Our vision pipeline uses Argus and the NvBuffer API (nvbuf_utils.h) to handle format conversions, resizing, etc. My next goal is to add a segNet from jetson-inference to our processing, which takes floating-point RGBA.
I plan on using the jetson-utils cudaNV12ToRGBA32 kernel with cuGraphicsEGLRegisterImage to convert from NvBufferColorFormat_NV12 to floating-point RGBA, but jetson-utils provides no kernels for going the other direction.
Is there any good way to handle floating-point RGBA buffers with nvbuf_utils or should I use a kernel to convert back to something like NvBufferColorFormat_ARGB32 (ARGB-8-8-8-8) and go from there?
NvBufferColorFormat_ARGB32 expects 8 bits for each channel, the floating point is a float for each channel. Seems like the easiest thing to do then is to make a kernel to convert between the two and go from there.
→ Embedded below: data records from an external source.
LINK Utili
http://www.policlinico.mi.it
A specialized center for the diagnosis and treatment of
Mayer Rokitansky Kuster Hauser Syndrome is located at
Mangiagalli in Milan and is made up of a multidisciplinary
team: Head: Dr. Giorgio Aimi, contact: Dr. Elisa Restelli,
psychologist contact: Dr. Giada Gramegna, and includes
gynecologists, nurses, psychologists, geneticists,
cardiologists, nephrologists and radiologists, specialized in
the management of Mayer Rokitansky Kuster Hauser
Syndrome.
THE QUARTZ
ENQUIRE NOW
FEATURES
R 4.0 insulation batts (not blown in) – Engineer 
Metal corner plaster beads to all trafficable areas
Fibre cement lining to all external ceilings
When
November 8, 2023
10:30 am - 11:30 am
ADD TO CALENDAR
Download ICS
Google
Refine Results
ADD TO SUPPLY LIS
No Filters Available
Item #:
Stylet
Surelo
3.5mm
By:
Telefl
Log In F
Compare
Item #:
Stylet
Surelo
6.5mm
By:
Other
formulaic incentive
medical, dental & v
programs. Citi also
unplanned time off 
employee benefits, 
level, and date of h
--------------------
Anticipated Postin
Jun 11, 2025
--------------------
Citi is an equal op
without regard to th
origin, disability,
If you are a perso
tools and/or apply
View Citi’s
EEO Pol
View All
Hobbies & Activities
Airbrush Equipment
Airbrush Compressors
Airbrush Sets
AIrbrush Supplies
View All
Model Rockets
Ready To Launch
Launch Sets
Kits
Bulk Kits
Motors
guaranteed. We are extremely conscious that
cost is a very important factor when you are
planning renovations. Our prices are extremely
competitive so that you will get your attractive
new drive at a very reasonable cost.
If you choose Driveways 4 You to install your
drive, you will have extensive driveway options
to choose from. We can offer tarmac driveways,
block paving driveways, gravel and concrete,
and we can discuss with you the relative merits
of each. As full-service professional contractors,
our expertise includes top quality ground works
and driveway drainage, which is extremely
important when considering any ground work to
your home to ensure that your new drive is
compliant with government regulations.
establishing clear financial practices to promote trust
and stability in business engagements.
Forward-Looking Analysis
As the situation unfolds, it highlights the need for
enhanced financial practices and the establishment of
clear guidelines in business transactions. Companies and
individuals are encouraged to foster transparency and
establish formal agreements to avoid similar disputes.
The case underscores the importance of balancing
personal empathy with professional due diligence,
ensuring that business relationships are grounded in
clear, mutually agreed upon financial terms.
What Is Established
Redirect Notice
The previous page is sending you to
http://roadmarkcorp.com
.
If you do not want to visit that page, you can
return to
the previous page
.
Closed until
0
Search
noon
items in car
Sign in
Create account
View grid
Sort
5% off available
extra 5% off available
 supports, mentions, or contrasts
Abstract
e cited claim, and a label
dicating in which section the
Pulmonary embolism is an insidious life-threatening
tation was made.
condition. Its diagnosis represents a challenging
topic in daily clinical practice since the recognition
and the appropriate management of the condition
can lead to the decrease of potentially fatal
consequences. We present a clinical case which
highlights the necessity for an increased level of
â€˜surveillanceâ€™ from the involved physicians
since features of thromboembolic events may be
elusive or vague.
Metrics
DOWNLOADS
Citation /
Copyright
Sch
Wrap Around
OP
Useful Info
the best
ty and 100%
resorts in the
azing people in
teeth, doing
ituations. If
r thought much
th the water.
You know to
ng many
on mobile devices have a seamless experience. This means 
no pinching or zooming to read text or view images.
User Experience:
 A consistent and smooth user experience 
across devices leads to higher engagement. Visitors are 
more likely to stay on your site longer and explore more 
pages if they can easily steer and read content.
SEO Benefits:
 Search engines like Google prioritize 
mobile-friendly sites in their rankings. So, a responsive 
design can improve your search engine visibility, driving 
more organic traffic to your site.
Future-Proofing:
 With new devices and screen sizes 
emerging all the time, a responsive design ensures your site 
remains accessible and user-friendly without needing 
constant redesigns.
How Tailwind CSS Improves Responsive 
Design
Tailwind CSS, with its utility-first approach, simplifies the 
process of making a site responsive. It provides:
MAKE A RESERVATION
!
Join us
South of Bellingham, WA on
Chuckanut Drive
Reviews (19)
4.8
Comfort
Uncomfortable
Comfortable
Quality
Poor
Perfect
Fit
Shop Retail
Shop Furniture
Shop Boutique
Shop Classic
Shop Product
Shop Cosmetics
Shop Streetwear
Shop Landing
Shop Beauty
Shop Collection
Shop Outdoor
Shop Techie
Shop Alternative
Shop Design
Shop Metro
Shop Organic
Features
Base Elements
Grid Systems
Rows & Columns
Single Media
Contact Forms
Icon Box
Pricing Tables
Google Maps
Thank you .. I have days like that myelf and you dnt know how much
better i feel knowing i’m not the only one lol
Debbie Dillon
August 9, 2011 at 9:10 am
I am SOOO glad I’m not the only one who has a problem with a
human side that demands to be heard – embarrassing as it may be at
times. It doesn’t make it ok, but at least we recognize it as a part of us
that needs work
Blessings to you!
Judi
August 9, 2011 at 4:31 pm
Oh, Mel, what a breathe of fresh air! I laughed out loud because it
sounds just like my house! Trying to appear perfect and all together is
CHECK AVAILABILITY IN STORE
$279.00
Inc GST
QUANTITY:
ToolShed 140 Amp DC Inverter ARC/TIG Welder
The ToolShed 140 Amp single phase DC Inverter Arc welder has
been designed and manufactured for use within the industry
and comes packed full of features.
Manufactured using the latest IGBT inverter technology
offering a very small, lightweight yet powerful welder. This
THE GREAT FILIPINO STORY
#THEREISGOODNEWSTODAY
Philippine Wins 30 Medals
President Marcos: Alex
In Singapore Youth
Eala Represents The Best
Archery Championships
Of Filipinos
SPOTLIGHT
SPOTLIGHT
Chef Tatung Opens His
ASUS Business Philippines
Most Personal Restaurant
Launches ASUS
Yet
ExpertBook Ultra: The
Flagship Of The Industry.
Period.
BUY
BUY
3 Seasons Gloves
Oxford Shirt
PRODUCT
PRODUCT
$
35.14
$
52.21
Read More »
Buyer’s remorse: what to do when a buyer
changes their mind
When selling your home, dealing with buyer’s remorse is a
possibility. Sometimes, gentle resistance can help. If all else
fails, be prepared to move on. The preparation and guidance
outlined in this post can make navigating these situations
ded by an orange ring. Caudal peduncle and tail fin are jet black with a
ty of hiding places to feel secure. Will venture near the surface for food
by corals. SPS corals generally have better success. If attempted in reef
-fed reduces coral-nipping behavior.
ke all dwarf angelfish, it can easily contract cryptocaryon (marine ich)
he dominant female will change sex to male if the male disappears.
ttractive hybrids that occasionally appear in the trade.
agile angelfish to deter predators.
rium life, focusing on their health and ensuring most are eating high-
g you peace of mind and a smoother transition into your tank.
__global__ void RGBAToRGBAf(
uchar4 *srcImage, float4 *dstImage, uint32_t width, uint32_t height)
{
int x, y, pixel;
x = (blockIdx.x * blockDim.x) + threadIdx.x;
y = (blockIdx.y * blockDim.y) + threadIdx.y;
pixel = y * width + x;
if (x >= width)
return;
if (y >= height)
return;
const float s = 1.0f;
const uchar4 px = srcImage[pixel];
dstImage[pixel] = make_float4(px.x * s, px.y * s, px.z * s, px.w * s);
}
__global__ void RGBAfToRGBA(
float4 *srcImage, uchar4 *dstImage, uint32_t width, uint32_t height)
{
int x, y, pixel;
x = (blockIdx.x * blockDim.x) + threadIdx.x;
y = (blockIdx.y * blockDim.y) + threadIdx.y;
pixel = y * width + x;
if (x >= width)
return;
if (y >= height)
return;
const float4 px = srcImage[pixel];
dstImage[pixel] = make_uchar4(px.x, px.y, px.z, px.w);
}